It comes time to explain why I am feeling so drained after my holiday instead of refreshed.
The holiday itself was great. The wedding we went to in Ballarat was both lovely and a lot of fun. Liam had a great time and still didn't want to leave by 11pm - he wanted to keep dancing to eighties music and jumping on the coloured lights reflected on the dance floor.
Catching up with our friends and family in Melbourne was also great. Our friends even let us stay in their house after they took off for Adelaide, which was extra nice because it was all child proofed and full of their two-year-old's toys, books, DVDs... And otherwise we would have had to stay in my sister's completely unchildproofed house, without even her company to keep us entertained, since she was at work most of the time.
But. After they left things took a turn for the worse. I am not going to go into all the details, emotions, hopes, fears etc as they play out. Basically on the Wednesday I started to suspect I might be pregnant. By the Thursday I was certain. On the Saturday I miscarried.
I had already started having spotting, so on the Saturday Chris ended up staying home from the training course we were there for, so he could look after Liam and I could just look after myself. I know that no studies have really supported bed rest as a means of preventing miscarriage at that early stage, but I just felt like I had to do everything I could do prevent it, and that meant doing nothing. Had I been in Canberra I would have called my herbalist for some anti-miscarriage herbs, though I suspect with it happening so early and so quickly, they probably wouldn't have helped.
Anyway, that's that. Now I have to start again. Though my herbalist did suggest giving it a miss this month to give my body a chance to regroup.

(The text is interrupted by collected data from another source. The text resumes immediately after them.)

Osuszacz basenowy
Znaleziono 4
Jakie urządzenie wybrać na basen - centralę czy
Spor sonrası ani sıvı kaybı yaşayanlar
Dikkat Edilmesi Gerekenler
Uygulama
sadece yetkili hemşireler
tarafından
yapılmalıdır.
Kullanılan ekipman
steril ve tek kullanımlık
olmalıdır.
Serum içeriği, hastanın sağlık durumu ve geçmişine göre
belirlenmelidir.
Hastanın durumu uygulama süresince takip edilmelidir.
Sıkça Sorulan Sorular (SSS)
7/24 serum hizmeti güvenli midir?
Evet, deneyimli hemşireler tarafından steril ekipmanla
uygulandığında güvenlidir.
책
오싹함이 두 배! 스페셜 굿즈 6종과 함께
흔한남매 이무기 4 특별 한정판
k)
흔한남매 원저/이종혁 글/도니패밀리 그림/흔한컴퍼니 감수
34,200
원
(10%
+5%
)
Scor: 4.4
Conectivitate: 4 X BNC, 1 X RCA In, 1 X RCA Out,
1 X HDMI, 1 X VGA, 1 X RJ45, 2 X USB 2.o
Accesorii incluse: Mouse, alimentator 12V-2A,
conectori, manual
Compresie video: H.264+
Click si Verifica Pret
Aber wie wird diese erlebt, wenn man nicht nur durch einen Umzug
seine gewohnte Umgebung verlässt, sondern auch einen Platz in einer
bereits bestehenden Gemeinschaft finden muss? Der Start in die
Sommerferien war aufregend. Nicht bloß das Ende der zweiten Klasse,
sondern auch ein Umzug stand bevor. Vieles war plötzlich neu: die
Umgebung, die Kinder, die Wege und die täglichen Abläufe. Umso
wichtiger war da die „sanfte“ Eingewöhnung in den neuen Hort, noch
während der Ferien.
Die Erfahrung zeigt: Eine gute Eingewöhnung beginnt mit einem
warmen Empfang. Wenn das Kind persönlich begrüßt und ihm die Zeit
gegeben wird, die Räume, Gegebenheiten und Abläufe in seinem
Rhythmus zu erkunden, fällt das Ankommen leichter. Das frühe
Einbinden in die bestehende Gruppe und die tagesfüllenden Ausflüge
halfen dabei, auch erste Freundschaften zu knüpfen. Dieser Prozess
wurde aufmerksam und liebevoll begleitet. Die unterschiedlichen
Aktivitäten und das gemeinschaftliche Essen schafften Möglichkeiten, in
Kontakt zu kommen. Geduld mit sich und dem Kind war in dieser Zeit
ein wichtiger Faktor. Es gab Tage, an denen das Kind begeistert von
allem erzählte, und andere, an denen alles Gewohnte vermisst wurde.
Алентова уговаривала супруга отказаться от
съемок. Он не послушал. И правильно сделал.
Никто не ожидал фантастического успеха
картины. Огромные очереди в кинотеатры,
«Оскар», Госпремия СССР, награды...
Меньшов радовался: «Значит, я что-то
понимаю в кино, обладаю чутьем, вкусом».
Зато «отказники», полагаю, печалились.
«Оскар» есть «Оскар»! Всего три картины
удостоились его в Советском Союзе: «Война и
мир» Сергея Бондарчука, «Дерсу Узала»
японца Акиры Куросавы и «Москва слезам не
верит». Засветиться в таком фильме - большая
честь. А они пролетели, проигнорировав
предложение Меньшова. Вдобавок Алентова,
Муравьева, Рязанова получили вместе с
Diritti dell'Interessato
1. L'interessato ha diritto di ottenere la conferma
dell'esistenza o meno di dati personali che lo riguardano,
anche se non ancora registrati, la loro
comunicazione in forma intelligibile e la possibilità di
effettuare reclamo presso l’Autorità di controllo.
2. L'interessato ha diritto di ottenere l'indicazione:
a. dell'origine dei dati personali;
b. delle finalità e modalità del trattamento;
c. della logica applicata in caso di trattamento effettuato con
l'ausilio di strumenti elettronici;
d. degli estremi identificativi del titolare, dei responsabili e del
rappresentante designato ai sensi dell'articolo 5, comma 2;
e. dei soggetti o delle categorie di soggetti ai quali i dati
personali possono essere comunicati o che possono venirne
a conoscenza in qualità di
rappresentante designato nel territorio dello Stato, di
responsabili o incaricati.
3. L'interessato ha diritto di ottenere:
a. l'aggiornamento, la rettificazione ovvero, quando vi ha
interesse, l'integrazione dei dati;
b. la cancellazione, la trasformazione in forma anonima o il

Of course, as well as all the other miserable emotions you might expect this to bring up, it also completely refreshed my work stress - the longer it takes me to get successfully pregnant the longer it might be that I have to work longer hours/full time and put Liam in childcare.
It also brought back all the anger about the position I find myself in at work. If I - and the rest of my division - had been informed about the new anti-part time policy when it was developed (which, it transpires, was at least some months ago) I would have made a number of different decision this year, including applying in some corporate processes for other jobs, and starting earlier to try to get pregnant. Anyway I am frustrated, angry and stressed out about the whole thing. Which is just icing on top of the nasty miscarriage cake.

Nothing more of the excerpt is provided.